The proposed legislation goes well beyond high-speed Internet service and will dramatically and negatively affect the entire telecommunications industry in Missouri.
House Bill 142 and Senate Bill 221 propose to roll back some of the key parts of the Telecommunications Act of 1996 by allowing SBC (formerly Southwestern Bell) to stop unbundling parts of the local regulated monopoly network that were opened to competition in 1996.
So what is unbundling? And how can it be so important to the advancement of a high-speed telecommunications infrastructure?
To understand the importance of unbundling, it is first necessary to understand that bundling is a very lethal weapon in the hands of a monopoly business and can be used to stifle competition and eliminate the consumer's right to choose.
SBC has a long history of bundling as many services as possible into its local telephone monopoly for as long as the law would allow. That monopoly control was eliminated only after long and bitter legal battles with the government, which was trying to foster competition.
The first significant win in unbundling the Bell monopoly came with the deregulation of telephone equipment. Prior to 1968, Bell forced its customers to rent telephones with their local monopoly service. Once the public won the court battle in the Carterphone case, the competitive telephone equipment market was born. The result is a highly competitive industry today that allows a consumer to walk into any retail outlet and purchase a telephone for as low as $9.99.
Similarly in 1982, again after a long legal battle, the Department of Justice and the Bell system agreed to unbundle long-distance service from the local telephone monopoly. AT&T's interstate long-distance business was separated from the local Bell telephone monopolies. The impact on the long-distance industry and the economy has been astounding.

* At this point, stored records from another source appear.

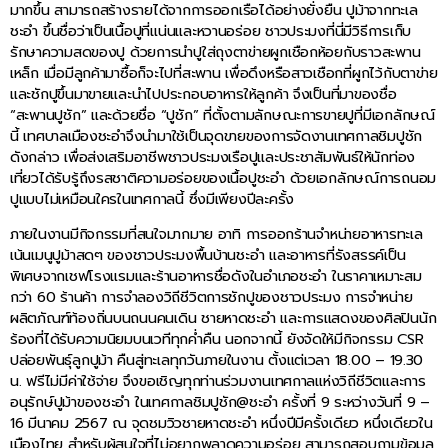
มากขึ้น สามารถสร้างรายได้จากการออกเรือได้อย่างยั่งยืน ปูม้าจากทะเล
ชะอำ ขึ้นชื่อว่าเป็นเนื้อปูที่แน่นและหวานอร่อย ชาวประมงที่นี่มีวิธีการเก็บ
รักษาความสดของปู ด้วยการนำปูใส่ถุงตาข่ายผูกเชือกห้อยกับราวสะพาน
เหล็ก เมื่อมีลูกค้ามาซื้อก็จะไปที่สะพาน เพื่อดึงหรือสาวเชือกที่ผูกไว้กับตาข่าย
และชักปูขึ้นมาขายและนำไปประกอบอาหารให้ลูกค้า จึงเป็นที่มาของชื่อ
“สะพานปูชัก” และด้วยชื่อ “ปูชัก” ที่ตั้งตามลักษณะการขายปูที่มีเอกลักษณ์
นี้ เทศบาลเมืองชะอำจึงนำมาใช้เป็นจุดขายของการจัดงานเทศกาลชิมปูชัก
ดังกล่าว เพื่อส่งเสริมอาชีพชาวประมงเรือปูและประชาสัมพันธ์ให้นักท่อง
เที่ยวได้รับรู้ถึงรสชาติความอร่อยของเนื้อปูชะอำ ด้วยเอกลักษณ์การถนอม
ปูแบบไม่เหมือนใครในเทศกาลนี้ ซึ่งมีเพียงปีละครั้ง
ภายในงานมีกิจกรรมที่สนใจมากมาย อาทิ การออกร้านจำหน่ายอาหารทะเล
เน้นเมนูปูม้าสดๆ ของชาวประมงพื้นบ้านชะอำ และอาหารที่รังสรรค์เป็น
พิเศษจากเชฟโรงแรมและร้านอาหารชื่อดังในอำเภอชะอำ ในราคาเหมาะสม
กว่า 60 ร้านค้า การจำลองวิถีชีวิตการชักปูของชาวประมง การจำหน่าย
ผลิตภัณฑ์ท้องถิ่นบนถนนคนเดิน ชายหาดชะอำ และการแสดงของศิลปินนัก
ร้องที่ได้รับความนิยมบนเวทีทุกค่ำคืน นอกจากนี้ ยังจัดให้มีกิจกรรม CSR
ปล่อยพันธุ์ลูกปูม้า คืนสู่ทะเลทุกวันภายในงาน ตั้งแต่เวลา 18.00 – 19.30
น. ฟรีไม่มีค่าใช้จ่าย จึงขอเชิญทุกท่านร่วมงานเทศกาลแห่งวิถีชีวิตและการ
อนุรักษ์ปูม้าของชะอำ ในเทศกาลชิมปูชัก@ชะอำ ครั้งที่ 9 ระหว่างวันที่ 9 –
16 มีนาคม 2567 ณ จุดชมวิวชายหาดชะอำ หนึ่งปีมีครั้งเดียว หนึ่งเดียวใน
เมืองไทย สำหรับผู้สนใจที่ไม่อยากพลาดความอร่อย สามารถสอบถามข้อมูล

In 1984, the average rate for an interstate/international long-distance call was 32 cents, and AT&T's market share was 90 percent. Today, as a result of the unbundling of Bell's long-distance business from the local telephone monopoly, AT&T's market share has fallen to 38 percent as competition has flourished and has driven down the price of an interstate/international long distance call to 12 cents.
The impact on economic development resulting from these changes has been even more stunning, driven by the jobs created by the 900 new companies that entered the long-distance industry. This more competitive environment brought new services at lower prices that drove the gargantuan increase in annual long-distance minutes to 540 billion minutes in 2001 from just under 150 billion in 1984.
It is worth noting that the 1996 Telecommunications Act allowed Southwestern Bell back into the interstate long-distance business when, and if, they successfully opened the local monopoly telephone networks to competitors. After six long years, Southwestern Bell was authorized to offer interstate long-distance service in Missouri. Now, just six months later, legislators are debating the retraction of some of the pro-competitive conditions that were necessary to allow Bell's re-entry into long distance.
To think that a re-bundling of the high-speed elements of the local telephone monopoly network will have a favorable impact on the development of an industry certainly runs contrary to history and basic economic theory. Passage of these bills is not in the best interest of Missouri citizens. SBC will continue to employ fewer and fewer Missourians, and the economic development generated by the new competition will be lost.
Jerry Howe is CEO of Big River Telephone Co. based in Cape Girardeau.